Andrei Ostermann. From the days of the Habsburg-Valois - subsequently Habsburg-Bourbon (1589) - rivalry, France had cultivated the favour of the East European border states hostile to Habsburg Austria, and the rise of Russia naturally threatened these border states and therefore French interests in Eastern Europe. In the circumstances, Ostermann defined Russian policy naturally by forming an Austrian alliance hostile to France.
It was thus natural enough upon the death of King Augustus II of Poland in 1733 that the Russians and the French fielded different candidates for the Polish throne. St Petersburg and Vienna supported the son of Augustus II (Saxon dynasty), while Paris supported former King Stanislaus Leszczynski (1704-9). In the War of Polish Succession (1733-6), Russia and Austria prevailed, and Augustus III became King of Poland (1734-63).
It was equally natural that the Turks perceived in this development a shift of the balance of power against their interests in south-eastern Europe. Border clashes and raiding parties aggravated tension, but the decisive precipitant of conflict was undoubtedly Russian success in the disputed Polish succession. In the Russo-Turkish War (1735-9), Russia and Austria fought a lacklustre campaign, and while Russia re-annexed (Treaty of Belgrade) the territories of Azov and Taganrog (previously annexed in 1700, relinquished in 1711), it surrendered the right to fortify these areas and accepted the humiliating principle of trading on the Black Sea exclusively in Turkish ships.
As the name of the period suggests, discontinuity and volatility were as conspicuous features of the time as was continuity.

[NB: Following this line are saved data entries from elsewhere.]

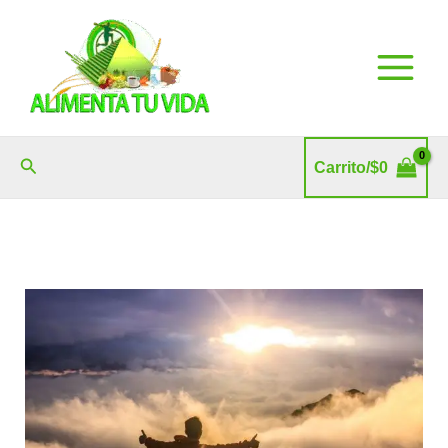
Ir
al
contenido
Buscar
Carrito/
$
0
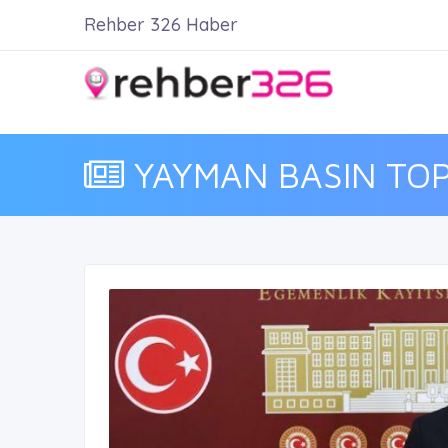
Rehber 326 Haber
YAYMAN BASIN TOP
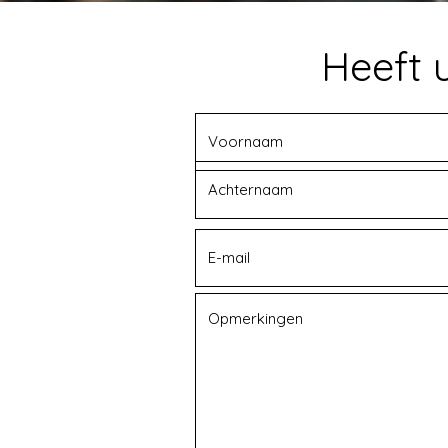
Heeft 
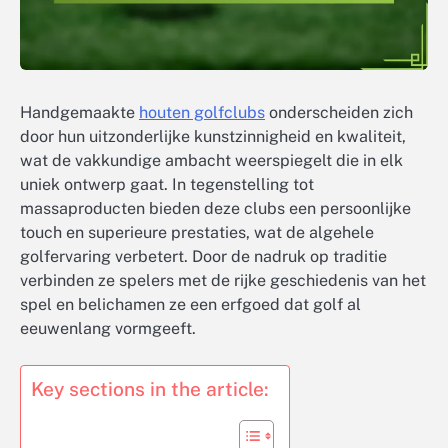
Handgemaakte
houten golfclubs
onderscheiden zich
door hun uitzonderlijke kunstzinnigheid en kwaliteit,
wat de vakkundige ambacht weerspiegelt die in elk
uniek ontwerp gaat. In tegenstelling tot
massaproducten bieden deze clubs een persoonlijke
touch en superieure prestaties, wat de algehele
golfervaring verbetert. Door de nadruk op traditie
verbinden ze spelers met de rijke geschiedenis van het
spel en belichamen ze een erfgoed dat golf al
eeuwenlang vormgeeft.
Key sections in the article:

Ostermann, having served as foreign minister during four transient reigns since 1725, was unseated by a web of intrigues culminating in the palace coup of Elizabeth Petrovna in November 1741. Elizabeth brought a semblance of stability to the throne (1741-62), and she appointed Alexis P. Bestuzhev-Riumin to the office of vice-chancellor and the duties of foreign minister. Bestuzhev was to guide Russian foreign policy during the turbulent and fateful period of the two great European wars of mid-century.
The first challenge to the European order of the time came from the youthful new king of Prussia, Frederick II, who seized the opportunity of the death of Emperor Charles VI in May 1740 to invade and conquer the rich Habsburg province of Silesia, thus precipitating the War of Austrian Succession (17408). Europe at once divided into its two traditional warring camps, Prussia and France against Austria and Britain, and Bestuzhev continued the spirit of Ostermann's policy in the form of the Austrian alliance. Thus he naturally listed Prussia among Russia's enemies and Austrian ally Britain among Russia's friends. The bulk of Bestuzhev's activity during this war consisted not of genuine foreign policy, however, but rather of combating the plethora of intrigues mounted by the foreign powers in St Petersburg for the favours of Russian diplomatic and military assistance. Inparticular, a strong and well-financed French party appealed with some success to the sentiments of Empress Elizabeth, who had as a child entertained romantic illusions, fostered by Peter I, of marrying Louis XV of France. Bestuzhev succeeded in maintaining an independent Russian policy, but the intrigue and counter-intrigue confined that policy largely to an awkward neutrality such that Russia took little part in the war and none in the peace settlement. The only power to profit by the war was Prussia, which maintained its conquest of Silesia (Peace of Aix-la-Chapelle).